27-07 Klacht ontvangen op 15 juni en ontvankelijk op 27 juni Onderwerp Gedwongen terugtrekking uit OC en kinderen van kdv 1 Ouder/verzorger klaagt er over dat hij door de organisatie is verzocht om zich terug te trekken als lid van de oudercommissie vanwege de activiteiten die hij als oudercommissielid heeft ontplooid. Op vrijdag 8 juni 2007 heeft organisatie ouder/verzorger verzocht om zich onmiddellijk terug te trekken als lid van de oudercommissie. 2 Ouder/verzorger klaagt er verder over dat organisatie hem in het telefoongesprek van 8 juni 2007 heeft verzocht zijn kinderen zo snel mogelijk van het kinderdagverblijf weg te halen. Ouder/verzorger is van mening dat zijn kinderen op deze wijze de dupe worden van het feit dat de organisatie onvrede heeft met de recente activiteiten van de oudercommissie. Eindoordeel en aanbeveling De klachtencommissie acht klachtonderdeel 1 gegrond. Het ontslag van oudercommissieleden behoort niet tot de bevoegdheden van de organisatie. De klachtencommissie acht klachtonderdeel 2 gegrond. Het gebrek aan vertrouwen heeft te maken met de samenwerkingsrelatie tussen oudercommissie en organisatie.

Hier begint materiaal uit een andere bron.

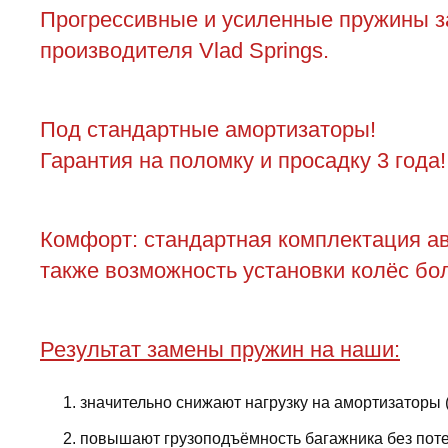
Прогрессивные и усиленные пружины зад
производителя Vlad Springs.
Под стандартные амортизаторы!
Гарантия на поломку и просадку 3 года!
Комфорт: стандартная комплектация ав
также возможность установки колёс бол
Результат замены пружин на наши:
значительно снижают нагрузку на амортизаторы 
повышают грузоподъёмность багажника без поте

Door in het telefoongesprek van 8 juni 2007 te zinspelen op het vroegtijdig beëindigen van de kinderopvangovereenkomst met ouder/ verzorger vanwege het gebrek aan vertrouwen heeft organisatie naar het oordeel van de klachtencommissie onvoldoende onderscheid gemaakt tussen de beide hoedanigheden van ouder/verzorger: die van cliënt en van oudercommissielid. Overweging ten overvloede Beide partijen hebben aan de klachtencommissie aangegeven dat het telefoongesprek op 8 juni is geëscaleerd, er ontstond een “hevige discussie”. In het gesprek heeft organisatie aan ouder/verzorger gevraagd op te stappen als oudercommissielid en gezinspeeld op het onmiddellijk beëindigen van de kinderopvangovereenkomst. Het gesprek heeft geresulteerd in het onmiddellijk verbreken van de
29
cliëntrelatie van ouder/verzorger met organisatie. Voor de kinderen van ouder/verzorger bracht dit met zich mee dat zij plotseling van het kindercentrum werden gehaald zonder afscheid te kunnen nemen van de vriendjes en vriendinnetjes. Ouder/verzorger heeft per brief aan organisatie gevraagd om ruimte te bieden voor een fatsoenlijk afscheid. Organisatie heeft hierop niet gereageerd. Naar het oordeel van de klachtencommissie had organisatie het verzoek van ouder/verzorger moeten beoordelen vanuit het belang van de kinderen. Van organisatie had mogen worden verwacht dat zij de emotie van het moment (8 juni 2007) bij het beoordelen van het verzoek niet zou laten meewegen. Dat organisatie in het geheel niet heeft gereageerd op het verzoek van ouder/verzorger is naar het oordeel van de klachtencommissie verwijtbaar. Advies De klachtencommissie adviseert organisatie om de samenwerking met de oudercommissie vorm te geven conform hetgeen in het Reglement Oudercommissie van de organisatie is geregeld. Daarmee kan voorkomen worden dat een zakelijk verschil van inzicht de klantrelatie van de ouder met de organisatie beïnvloedt . In artikel 5, lid 3 van dit reglement is geregeld dat, en onder welke voorwaarden, organisatie af kan wijken van een advies van de oudercommissie. Indien organisatie van mening is dat het Reglement Oudercommissie onvoldoende richtlijnen biedt voor de samenwerking met de oudercommissie kunnen eventuele aanvullingen worden ontleend aan het voorbeeldreglement dat door convenantpartijen in de kinderopvang is opgesteld. Reactie organisatie De organisatie heeft het advies overgenomen en het reglement OC aangepast.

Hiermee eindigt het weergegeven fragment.